Three hundred million dollars is a lot of money, and it is dubious that an advertising campaign even of that magnitude can cheer up Americans who have lost their businesses or jobs, are struggling to arrange schooling for their children, and working to keep their marriages together and stay healthy. Also troubling is the timing of the “defeat despair” campaign, beginning shortly before the election, which adds an unsavory and self-serving taint to the enterprise. Congressional Democrats are also vexed that this money, which they appropriated to the Centers for Disease Control and Prevention, is being redirected in part to a crony of controversial HHS spokesman Michael Caputo.
But the waste and abuse of taxpayer dollars is not the only reason for outrage. It’s that there’s a better label for this type of ad campaign, one that aims to stir positive emotions in contravention of the facts. It’s called propaganda, and it’s a form of communication that many Americans have trouble recognizing.

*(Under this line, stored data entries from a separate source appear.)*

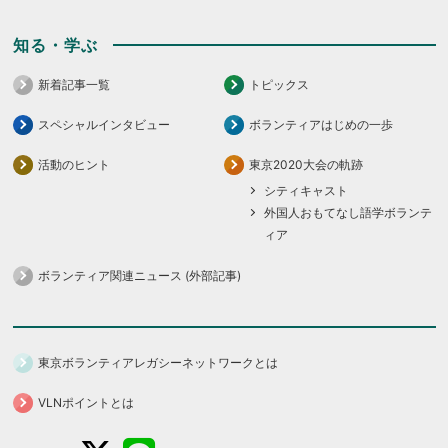
知る・学ぶ
新着記事一覧
トピックス
スペシャルインタビュー
ボランティアはじめの一歩
活動のヒント
東京2020大会の軌跡
シティキャスト
外国人おもてなし語学ボランテ
ィア
ボランティア関連ニュース (外部記事)
東京ボランティアレガシーネットワークとは
VLNポイントとは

The Trump administration has not yet repaid the United States Postal Service more than six months after the agency sent out COVID-19 guidelines on postcards prominently featuring the president’s name.
USA TODAY reported earlier this year the total cost of printing and mailing the postcards was $28 million, with a total printing cost of $4.6 million, and the Trump administration was negotiating the reimbursement with the Postal Service for the cost.
But the bill for the postcards sent to 138 million residential addresses has still not been paid.
“No reimbursements have been made at this time,” said Postal Service spokesperson David Partenheimer.